Викина мама удивилась, но тут же
взяла себя в руки:
— Да-да, конечно, вот здесь,
пожалуйста.
Я закрылся наглухо, отдышался, затем
хлопнул крышкой унитаза и минуты две смотрел в его зев, как будто
собираясь утопиться. Потом, зажмурив глаза, яростно натужился и,
услышав громкий, вспарывающий воду звук, заглушил его бурлящим
водопадом. Это была моя месть. Себе.
— Ну как ваши зубы? — спросила Юлия
Александровна, когда с тяжелыми думами я вышел на кухню.
— Какие зубы?
— Ну те, что болели, разумеется.
Я вспомнил и ахнул про себя:
— Ах да, нормально, я сходил ко
врачу.
— Сегодня? Утром?
— Нет. Вчера. Потом. Они и сейчас
болят, — я запутался совсем.
— Бог мой! — пробормотала Юлия
Александровна и, вглядевшись, охнула. — Да у тебя и щеку вздуло!
Болит?
— Да нет, все нормально, честно, все
нормально, — я задом отступил из кухни в коридор и толкнулся в
первую попавшуюся дверь.
— Ой!
Вика стояла ко мне боком у раскрытого
шкафа. В джинсах. И — все... Я успел захлопнуть дверь прежде, чем
она успела прижать школьное платье, висевшее на стуле, к груди.
За спиной пронзительно и зло затрещал
телефон. Из кухни прибежала Юлия Александровна. Одной рукой она
схватила трубку, а другой и глазами указала на Викину комнату.

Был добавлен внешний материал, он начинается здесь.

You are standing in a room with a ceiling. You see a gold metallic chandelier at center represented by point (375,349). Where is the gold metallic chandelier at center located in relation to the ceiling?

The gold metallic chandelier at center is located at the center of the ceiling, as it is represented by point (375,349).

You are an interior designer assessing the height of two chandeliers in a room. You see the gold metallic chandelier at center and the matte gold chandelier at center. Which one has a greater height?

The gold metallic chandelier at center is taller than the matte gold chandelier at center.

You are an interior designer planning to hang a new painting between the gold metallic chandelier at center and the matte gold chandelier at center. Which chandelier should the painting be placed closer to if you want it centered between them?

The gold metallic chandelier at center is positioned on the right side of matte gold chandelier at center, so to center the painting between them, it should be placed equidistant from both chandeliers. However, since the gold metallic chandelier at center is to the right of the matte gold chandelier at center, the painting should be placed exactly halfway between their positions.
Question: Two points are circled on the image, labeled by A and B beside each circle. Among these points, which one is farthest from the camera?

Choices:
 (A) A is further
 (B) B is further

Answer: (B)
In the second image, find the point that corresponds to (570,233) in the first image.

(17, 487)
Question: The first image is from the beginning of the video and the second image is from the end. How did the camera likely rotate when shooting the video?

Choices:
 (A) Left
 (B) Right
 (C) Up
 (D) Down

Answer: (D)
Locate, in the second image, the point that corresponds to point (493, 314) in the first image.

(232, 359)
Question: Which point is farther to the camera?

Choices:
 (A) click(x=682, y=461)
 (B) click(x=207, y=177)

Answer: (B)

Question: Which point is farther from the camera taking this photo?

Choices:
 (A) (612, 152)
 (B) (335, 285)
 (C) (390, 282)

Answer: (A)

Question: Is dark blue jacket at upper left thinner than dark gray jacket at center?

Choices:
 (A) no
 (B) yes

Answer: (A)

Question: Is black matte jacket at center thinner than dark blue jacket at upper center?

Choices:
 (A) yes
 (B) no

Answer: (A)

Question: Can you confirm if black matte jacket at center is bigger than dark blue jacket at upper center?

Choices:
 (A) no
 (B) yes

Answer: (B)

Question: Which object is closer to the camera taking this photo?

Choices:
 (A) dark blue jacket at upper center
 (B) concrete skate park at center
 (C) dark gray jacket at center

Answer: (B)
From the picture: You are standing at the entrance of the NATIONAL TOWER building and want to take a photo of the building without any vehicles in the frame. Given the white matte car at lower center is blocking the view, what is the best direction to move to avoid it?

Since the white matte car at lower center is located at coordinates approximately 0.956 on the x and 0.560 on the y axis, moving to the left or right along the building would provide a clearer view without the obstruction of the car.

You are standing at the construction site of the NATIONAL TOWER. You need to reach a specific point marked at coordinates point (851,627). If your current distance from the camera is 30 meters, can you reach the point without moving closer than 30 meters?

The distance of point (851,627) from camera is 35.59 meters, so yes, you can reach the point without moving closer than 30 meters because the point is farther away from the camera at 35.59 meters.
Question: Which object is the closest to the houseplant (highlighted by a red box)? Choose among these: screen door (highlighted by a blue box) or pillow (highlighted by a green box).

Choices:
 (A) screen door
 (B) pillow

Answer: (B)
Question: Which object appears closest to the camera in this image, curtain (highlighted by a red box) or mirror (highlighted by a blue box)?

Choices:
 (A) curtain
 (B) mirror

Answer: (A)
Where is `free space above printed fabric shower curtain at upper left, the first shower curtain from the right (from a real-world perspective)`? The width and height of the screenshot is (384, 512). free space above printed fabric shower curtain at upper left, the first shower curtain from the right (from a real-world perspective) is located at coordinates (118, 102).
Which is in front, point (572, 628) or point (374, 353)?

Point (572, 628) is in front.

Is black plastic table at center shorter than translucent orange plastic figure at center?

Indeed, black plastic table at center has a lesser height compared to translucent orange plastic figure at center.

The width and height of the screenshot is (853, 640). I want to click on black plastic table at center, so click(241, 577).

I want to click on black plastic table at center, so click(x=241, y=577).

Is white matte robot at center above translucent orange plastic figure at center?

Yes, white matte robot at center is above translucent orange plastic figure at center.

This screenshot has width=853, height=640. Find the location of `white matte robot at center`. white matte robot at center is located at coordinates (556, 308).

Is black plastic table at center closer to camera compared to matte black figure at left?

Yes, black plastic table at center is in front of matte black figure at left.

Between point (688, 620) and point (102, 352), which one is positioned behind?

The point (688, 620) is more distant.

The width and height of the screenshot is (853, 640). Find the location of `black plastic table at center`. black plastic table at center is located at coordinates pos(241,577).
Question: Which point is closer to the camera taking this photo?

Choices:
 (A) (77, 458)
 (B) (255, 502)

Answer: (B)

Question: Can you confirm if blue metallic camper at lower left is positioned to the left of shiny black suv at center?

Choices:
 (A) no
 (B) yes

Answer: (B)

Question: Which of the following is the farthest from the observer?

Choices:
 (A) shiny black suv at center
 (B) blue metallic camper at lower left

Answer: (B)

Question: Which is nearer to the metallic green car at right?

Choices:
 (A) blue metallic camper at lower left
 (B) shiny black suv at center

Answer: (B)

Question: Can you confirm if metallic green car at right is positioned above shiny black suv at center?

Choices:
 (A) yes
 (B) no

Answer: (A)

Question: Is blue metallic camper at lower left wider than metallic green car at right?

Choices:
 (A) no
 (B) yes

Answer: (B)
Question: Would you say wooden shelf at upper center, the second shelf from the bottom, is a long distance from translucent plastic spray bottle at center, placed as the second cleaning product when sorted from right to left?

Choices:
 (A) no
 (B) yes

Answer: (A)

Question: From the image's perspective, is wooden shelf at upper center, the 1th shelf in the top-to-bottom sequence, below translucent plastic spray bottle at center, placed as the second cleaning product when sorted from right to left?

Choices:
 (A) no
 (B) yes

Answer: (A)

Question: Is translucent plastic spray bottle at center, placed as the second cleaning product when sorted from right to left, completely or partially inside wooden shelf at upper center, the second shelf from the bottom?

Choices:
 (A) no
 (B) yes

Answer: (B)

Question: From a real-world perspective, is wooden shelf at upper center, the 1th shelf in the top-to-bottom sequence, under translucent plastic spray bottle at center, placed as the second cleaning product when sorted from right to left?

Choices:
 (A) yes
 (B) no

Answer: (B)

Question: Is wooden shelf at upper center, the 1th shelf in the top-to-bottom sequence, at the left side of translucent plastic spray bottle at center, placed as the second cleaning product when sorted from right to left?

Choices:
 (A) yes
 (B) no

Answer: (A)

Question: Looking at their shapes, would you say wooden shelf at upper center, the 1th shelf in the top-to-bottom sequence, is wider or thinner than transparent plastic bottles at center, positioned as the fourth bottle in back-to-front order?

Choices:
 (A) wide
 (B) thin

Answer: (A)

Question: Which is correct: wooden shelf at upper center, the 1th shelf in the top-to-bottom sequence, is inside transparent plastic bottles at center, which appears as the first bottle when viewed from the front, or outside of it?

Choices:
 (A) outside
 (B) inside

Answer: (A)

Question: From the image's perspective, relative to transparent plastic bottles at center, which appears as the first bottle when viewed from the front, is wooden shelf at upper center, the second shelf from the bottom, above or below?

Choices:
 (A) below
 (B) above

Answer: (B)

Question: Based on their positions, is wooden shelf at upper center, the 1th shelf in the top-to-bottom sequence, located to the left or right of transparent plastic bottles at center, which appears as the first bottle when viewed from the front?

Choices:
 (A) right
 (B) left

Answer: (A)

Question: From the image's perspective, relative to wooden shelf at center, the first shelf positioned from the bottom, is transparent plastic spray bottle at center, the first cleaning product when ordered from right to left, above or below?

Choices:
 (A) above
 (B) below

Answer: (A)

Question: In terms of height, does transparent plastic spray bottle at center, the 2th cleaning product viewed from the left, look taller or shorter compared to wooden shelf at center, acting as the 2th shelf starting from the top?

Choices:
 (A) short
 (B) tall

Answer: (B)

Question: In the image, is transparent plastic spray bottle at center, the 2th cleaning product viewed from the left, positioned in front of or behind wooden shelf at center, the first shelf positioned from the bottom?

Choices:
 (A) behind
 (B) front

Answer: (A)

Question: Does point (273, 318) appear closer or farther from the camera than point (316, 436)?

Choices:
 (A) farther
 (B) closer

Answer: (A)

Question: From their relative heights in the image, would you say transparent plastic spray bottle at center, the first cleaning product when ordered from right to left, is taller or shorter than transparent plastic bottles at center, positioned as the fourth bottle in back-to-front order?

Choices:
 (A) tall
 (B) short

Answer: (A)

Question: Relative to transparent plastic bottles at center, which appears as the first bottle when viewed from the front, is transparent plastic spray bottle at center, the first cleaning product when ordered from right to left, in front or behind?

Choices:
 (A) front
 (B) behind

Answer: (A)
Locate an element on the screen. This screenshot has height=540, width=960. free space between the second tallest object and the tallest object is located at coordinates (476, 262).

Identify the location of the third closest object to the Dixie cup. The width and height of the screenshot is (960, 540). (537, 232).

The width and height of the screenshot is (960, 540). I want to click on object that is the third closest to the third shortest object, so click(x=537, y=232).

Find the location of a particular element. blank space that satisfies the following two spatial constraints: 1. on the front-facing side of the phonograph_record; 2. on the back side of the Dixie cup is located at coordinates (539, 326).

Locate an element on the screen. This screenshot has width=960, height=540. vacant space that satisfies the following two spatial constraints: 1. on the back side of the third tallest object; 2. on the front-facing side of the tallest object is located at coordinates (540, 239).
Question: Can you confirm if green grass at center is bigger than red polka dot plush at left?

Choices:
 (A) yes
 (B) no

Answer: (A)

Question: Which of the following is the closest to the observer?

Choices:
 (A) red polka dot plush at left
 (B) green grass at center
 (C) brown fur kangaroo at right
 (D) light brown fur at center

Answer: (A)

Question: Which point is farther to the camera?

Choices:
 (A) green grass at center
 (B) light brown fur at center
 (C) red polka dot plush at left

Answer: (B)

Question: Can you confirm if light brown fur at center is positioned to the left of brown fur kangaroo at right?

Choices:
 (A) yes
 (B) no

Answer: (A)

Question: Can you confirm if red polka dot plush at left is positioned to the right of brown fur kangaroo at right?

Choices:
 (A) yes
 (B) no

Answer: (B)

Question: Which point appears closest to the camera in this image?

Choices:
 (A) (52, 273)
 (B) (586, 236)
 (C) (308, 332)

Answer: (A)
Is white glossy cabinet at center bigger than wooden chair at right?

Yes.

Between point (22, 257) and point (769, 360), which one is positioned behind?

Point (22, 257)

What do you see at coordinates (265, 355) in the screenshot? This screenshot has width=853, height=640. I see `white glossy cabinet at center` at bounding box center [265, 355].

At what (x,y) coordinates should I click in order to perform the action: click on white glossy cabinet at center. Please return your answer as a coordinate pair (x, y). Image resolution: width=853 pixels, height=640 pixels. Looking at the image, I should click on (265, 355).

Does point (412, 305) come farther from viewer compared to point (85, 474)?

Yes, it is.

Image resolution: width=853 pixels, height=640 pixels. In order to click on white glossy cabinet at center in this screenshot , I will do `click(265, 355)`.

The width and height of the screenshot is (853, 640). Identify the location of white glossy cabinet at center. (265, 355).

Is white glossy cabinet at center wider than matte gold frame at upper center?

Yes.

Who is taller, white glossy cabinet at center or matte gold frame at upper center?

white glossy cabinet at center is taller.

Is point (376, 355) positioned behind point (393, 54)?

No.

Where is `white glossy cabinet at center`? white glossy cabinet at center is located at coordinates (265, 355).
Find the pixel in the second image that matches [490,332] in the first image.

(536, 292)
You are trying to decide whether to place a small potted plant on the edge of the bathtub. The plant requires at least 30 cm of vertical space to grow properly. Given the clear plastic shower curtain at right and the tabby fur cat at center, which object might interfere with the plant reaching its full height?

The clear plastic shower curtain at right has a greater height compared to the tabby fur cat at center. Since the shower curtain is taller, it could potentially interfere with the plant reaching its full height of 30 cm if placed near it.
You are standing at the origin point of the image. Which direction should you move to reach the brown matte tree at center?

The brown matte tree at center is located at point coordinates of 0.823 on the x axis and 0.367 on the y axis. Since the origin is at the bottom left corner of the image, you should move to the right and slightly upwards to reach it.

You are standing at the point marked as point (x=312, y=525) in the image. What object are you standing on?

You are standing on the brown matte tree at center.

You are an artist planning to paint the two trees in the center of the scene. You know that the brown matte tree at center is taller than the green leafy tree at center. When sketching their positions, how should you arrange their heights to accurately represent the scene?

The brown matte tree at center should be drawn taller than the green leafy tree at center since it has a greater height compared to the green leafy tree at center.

Я зашел в нее почему-то на цыпочках.
Постоял, пытаясь успокоиться. В комнате было прохладно и пахло
духами. Не могу сказать, что я разглядел Викину грудь. Я скорее
разглядел ее лицо — испуганное, растерянное и беззащитное. Я хорошо
представлял себе, каким оно стало секунду спустя. И каким я его
скоро увижу.
На столе лежала книга. Я раскрыл
ее.
Я давно не верю в
телефоны.
В радио не верю, в
телеграф.
У меня на все свои
законы
И, быть может, одичалый
нрав.
Нашел под обложкой имя: Ахматова.
Самоуверенная тетя. И, наверное, надменная, как Вика. Интересно,
сколько ей лет?
Ты мой грозный и последний
Светлый слушатель темных бредней.
Я попытался представить себе
поэтессу, но выходила Вика с презрительно прищуренными глазами.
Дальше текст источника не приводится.